Cristián había cautivado sin esfuerzo a la seductora chica con solo un puñado de palabras, un logro que Bobby encontró profundamente impresionante.

Cuando Bobby intentó abrir la puerta trasera, la encontró inesperadamente cerrada.

"¿Cristián?", preguntó, con un deje de confusión en el tono.

Cristián ordenó con firmeza: "Vete".

Congelado en el aire fresco de la noche, Bobby vio cómo el elegante coche negro desaparecía entre las sombras.

¡Él fue el primero en ver a la chica!

¿Por qué lo dejaron atrás?

Dentro del coche, Cristián rompió el silencio que reinaba disparando un torrente de preguntas. "¿Eres de Esaú o de Zoe?".

"De Zoe", respondió ella en voz baja.

"¿Y tu nombre?".

"Letty Molina".

"¿Cuántos años tienes?".

"Veinticinco", respondió Fernanda, casi en un susurro.

Cristián la miró de reojo y dijo con escepticismo: "No lo parece".

"La realidad rara vez refleja nuestras expectativas", replicó Fernanda, con tono firme. "Fíjate en tu aspecto, por ejemplo. Con ese traje impecable, eres la imagen perfecta de un magnate de los negocios. Sin embargo, eres el mismo fugitivo con el que me topé la otra noche".

Cristián no pudo evitar reírse, con un deje de diversión en la voz. "Tienes razón".

Fernanda por fin dejó de fingir ignorancia sobre su encuentro anterior, lo que supuso un alivio para Cristián. Si hubiera decidido continuar con su farsa, él tenía sus propios métodos para hacerla abandonar la comedia.

Como de costumbre, el tráfico de Esaú era un caos. Cristián se desvió hacia una calle lateral menos congestionada, con la esperanza de evadir el interminable mar de coches.

Rompiendo el silencio, sugirió: "Conozco un lugar acogedor regentado por un nativo de Zoe que sirve comida excelente. Vamos allí".

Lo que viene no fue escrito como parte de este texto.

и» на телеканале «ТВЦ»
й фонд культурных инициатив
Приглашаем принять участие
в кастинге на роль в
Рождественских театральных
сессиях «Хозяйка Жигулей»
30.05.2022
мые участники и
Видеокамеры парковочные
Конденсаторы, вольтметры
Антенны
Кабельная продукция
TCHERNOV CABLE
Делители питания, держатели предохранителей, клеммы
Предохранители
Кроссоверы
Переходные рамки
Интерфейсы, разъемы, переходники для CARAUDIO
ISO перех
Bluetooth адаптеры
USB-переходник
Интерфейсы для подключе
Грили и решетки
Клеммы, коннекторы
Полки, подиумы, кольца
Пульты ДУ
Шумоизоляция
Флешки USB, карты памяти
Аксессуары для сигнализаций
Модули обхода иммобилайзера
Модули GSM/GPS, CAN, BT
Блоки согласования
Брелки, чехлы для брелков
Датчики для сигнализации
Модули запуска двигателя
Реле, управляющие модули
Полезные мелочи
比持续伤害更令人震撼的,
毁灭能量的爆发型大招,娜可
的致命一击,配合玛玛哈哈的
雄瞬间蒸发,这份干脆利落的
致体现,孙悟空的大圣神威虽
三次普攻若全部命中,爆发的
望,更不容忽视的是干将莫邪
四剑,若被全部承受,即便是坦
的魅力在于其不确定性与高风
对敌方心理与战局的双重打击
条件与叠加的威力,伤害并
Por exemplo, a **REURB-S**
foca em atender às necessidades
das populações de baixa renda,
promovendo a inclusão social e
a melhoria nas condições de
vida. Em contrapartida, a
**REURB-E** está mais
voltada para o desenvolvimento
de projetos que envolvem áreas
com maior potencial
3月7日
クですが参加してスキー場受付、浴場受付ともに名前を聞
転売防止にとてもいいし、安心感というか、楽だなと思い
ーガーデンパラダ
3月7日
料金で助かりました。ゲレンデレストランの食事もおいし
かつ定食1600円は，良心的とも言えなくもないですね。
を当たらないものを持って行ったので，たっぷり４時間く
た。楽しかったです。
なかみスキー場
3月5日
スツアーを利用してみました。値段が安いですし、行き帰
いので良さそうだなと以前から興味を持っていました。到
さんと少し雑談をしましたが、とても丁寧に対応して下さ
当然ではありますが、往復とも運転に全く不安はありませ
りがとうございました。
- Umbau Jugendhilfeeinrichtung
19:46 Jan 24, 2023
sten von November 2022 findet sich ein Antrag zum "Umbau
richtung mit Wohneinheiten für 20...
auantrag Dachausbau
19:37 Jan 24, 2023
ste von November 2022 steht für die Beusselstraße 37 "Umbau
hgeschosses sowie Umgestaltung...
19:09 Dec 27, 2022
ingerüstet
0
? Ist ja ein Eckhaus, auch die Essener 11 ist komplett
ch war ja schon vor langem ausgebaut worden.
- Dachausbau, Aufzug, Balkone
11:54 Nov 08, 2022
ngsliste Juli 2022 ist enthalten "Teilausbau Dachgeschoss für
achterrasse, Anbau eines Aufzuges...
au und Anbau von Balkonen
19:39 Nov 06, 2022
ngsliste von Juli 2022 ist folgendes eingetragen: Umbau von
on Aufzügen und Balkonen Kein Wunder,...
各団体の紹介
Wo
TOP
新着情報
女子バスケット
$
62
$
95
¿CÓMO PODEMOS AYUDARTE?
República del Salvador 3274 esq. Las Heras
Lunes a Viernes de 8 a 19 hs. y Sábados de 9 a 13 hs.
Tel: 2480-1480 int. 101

"Claro", respondió ella, con tono tranquilo pero firme.

Apenas hubo respondido ella cuando un violento choque por detrás sacudió el coche. La inercia la empujó hacia atrás y el cinturón de seguridad se le clavó en el hombro.

Cristián miró por el retrovisor.

De repente, una furgoneta se cruzó en su camino, bloqueándolos.

A ambos lados, otros vehículos convergieron, de los que bajaron varios hombres que blandían herramientas siniestras, sus siluetas ominosas bajo la tenue luz de la calle.

Sin vacilar, Cristián metió la mano en la consola central y sacó un cuchillo.

"Pase lo que pase, quédate dentro del coche. Ni se te ocurra salir", le ordenó con firmeza, empujándola hacia atrás en el asiento. Añadió, asintiendo con determinación: "Yo me encargaré de ellos, y después, la cena corre de mi cuenta".